Star Ocean: First Departure R would still be worth the playthrough if all it had was deep, interrelated game mechanics that make strategy and forethought paramount, but combined with an epic narrative that hybridizes fantasy with science fiction, the game makes for one of the best retro-RPGs you can get your hands on.
In fact, in terms of narrative, we’d argue that the original is far more intriguing that its successor, whose story was never really a selling point. Sure, like any classic RPG, there’s a bit of the par-the-course, castle-to-castle, warrior-of-light routine, but it manages to avoid being overly formulaic by coloring outside the lines.

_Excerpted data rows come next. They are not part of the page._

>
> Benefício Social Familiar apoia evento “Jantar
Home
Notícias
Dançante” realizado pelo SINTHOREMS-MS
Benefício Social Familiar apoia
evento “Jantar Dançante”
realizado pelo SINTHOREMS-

On the scientifically underdeveloped Planet Roak, the story follows the adventure of
three two friends who venture out to find a cure for a fast spreading plague that petrifies its victims with no known cure.
They soon come across members of the Terran Aliance, a pangalactic federation based on Earth that oversees law in space. This unfolds into something much more epic than the three friends had ever imagined.
You’ll meet many characters along the way, and even be forced to choose some over others. All of them come with their own respective backstories and unfolding drama, which is, for the most part, intriguing. It makes for interesting dialogue (via Private Actions) throughout the story.
We might argue these dramas often never truly unravel to their conclusion or otherwise fail to truly define the characters rather than simply paint a backdrop from which you can recruit them, but for the era this game was produced, we think the characters show a level of depth uncommon for the time.
The characters themselves each have unique personalities, goals, and outlooks. Coming from vastly different walks of life, ages, and even worlds, all interact with one another in a believable manner which makes for a much more interesting and organic plot.
Seeing how they each approach the events unfolding in the world around them keeps the normal save-the-world trope from getting stale. On top of the main story, Private Actions (PA) offer extra segments in each town. PA’s change periodically depending on how far into the story you are and who you have recruited to your party, and many are very missable.
Not only does the Private Action system open up more story and background for all the characters and build their character through their mutual interactions, but certain PAs also lead to game changing decisions. They can raise or lower your affection level between characters, in turn changing things such as access to hidden skills and abilities, different recruitable characters and quests, as well as the many different endings available to find.
Star Ocean: First Departure R is bursting at the seams with content, both story and gameplay. Between its beautiful retro-visuals, it’s deep skill system, and it’s intricate plot that features not just multiple endings but multiple paths to reach those endings, the game truly harkens to an age of gaming long past.
One where story and gameplay were king and innovations were around every turn. We thoroughly enjoyed our 30+ hour playthrough, and could easily spend another 30+ hours doing it all again.